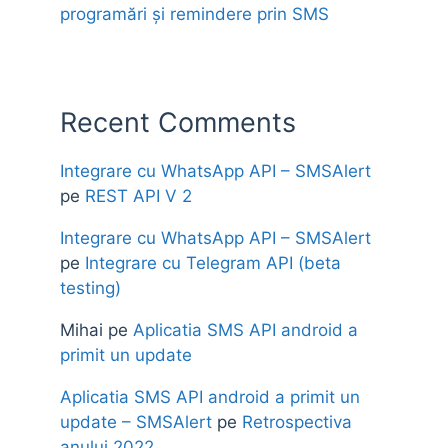
programări și remindere prin SMS
Recent Comments
Integrare cu WhatsApp API – SMSAlert
pe
REST API V 2
Integrare cu WhatsApp API – SMSAlert
pe
Integrare cu Telegram API (beta
testing)
Mihai
pe
Aplicatia SMS API android a
primit un update
Aplicatia SMS API android a primit un
update – SMSAlert
pe
Retrospectiva
anului 2022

--------------------

#### TASK
Please copy the data above exactly, omitting the pictures.

#### SOLVED EXERCISE
programări și remindere prin SMS
Recent Comments
Integrare cu WhatsApp API – SMSAlert
pe
REST API V 2
Integrare cu WhatsApp API – SMSAlert
pe
Integrare cu Telegram API (beta
testing)
Mihai
pe
Aplicatia SMS API android a
primit un update
Aplicatia SMS API android a primit un
update – SMSAlert
pe
Retrospectiva
anului 2022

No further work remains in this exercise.